Staging Interventions

Interventions are helpful if someone abuses alcohol or other drugs and needs help understanding the impact of their actions. The goal of an intervention is to help the person with a drinking problem recognize they need help and to help them agree to enter treatment. Interventions are often successful because of the reinforcement of trusted people who truly want to see their loved ones recover from alcohol abuse.

Family members can facilitate interventions by having a professional present. This professional can be a counselor or medical professional. Relatives are present and may have specific concerns they address in the intervention. At this point, the individual struggling with the alcohol use disorder can listen, take accountability for their mistakes, admit they have a problem with alcohol, and agree to seek treatment.

The only way for interventions to be successful is if they are based in love, honesty and support. They should never involve coercion, shame, or anger, nor should they ever take the form of an ambush. A successful intervention requires extensive planning and, ideally, rehearsals and professional advice.

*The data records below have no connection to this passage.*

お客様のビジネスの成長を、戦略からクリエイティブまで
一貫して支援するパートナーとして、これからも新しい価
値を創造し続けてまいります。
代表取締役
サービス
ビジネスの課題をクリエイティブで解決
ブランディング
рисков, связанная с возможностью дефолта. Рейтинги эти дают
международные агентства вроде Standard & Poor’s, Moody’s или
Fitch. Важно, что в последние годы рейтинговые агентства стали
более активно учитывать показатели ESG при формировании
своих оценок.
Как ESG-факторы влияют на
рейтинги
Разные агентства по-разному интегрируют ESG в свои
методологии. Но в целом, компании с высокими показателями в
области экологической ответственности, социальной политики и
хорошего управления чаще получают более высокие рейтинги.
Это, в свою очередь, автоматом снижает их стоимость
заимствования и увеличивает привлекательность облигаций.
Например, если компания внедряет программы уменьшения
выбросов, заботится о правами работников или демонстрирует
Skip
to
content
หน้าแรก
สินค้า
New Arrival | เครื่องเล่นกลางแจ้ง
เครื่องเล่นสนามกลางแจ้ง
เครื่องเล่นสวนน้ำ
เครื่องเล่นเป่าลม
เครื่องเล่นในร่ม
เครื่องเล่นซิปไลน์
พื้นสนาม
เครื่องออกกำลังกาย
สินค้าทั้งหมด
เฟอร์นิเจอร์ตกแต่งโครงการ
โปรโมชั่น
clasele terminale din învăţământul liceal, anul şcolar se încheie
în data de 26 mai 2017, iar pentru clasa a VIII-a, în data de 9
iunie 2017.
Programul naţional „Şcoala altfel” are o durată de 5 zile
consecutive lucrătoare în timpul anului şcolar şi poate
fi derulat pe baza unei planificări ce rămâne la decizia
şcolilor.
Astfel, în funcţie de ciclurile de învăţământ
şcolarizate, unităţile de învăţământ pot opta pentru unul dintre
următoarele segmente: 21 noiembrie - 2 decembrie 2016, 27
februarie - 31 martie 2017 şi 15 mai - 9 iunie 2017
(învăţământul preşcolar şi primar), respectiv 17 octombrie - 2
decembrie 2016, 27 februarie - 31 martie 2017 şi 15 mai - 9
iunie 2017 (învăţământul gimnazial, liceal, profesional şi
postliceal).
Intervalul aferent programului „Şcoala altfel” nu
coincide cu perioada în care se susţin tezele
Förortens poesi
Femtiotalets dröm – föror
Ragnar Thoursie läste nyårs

Professional Intervention Programs

Some businesses offer workplace intervention programs. Additionally, the National Institute on Alcohol Abuse and Alcoholism (NIAAA) offers screening guides for interventions, and the organizations Legitscript and the Association of Intervention Specialists both provide educational materials and evidence-based strategies for interactions at their websites.

Treatment as a Prevention Plan

Abstaining from alcohol is the best way to eliminate problematic alcohol use. It is understandable if people drink—alcohol use disorders can occur for complex reasons. Getting treatment can stop someone from continuing alcohol abuse. Contact a treatment professional to discover how treatment can serve you. Individuals access supportive groups and dietary and nutritional programs to encourage wellbeing. Medications are available to suppress withdrawal symptoms.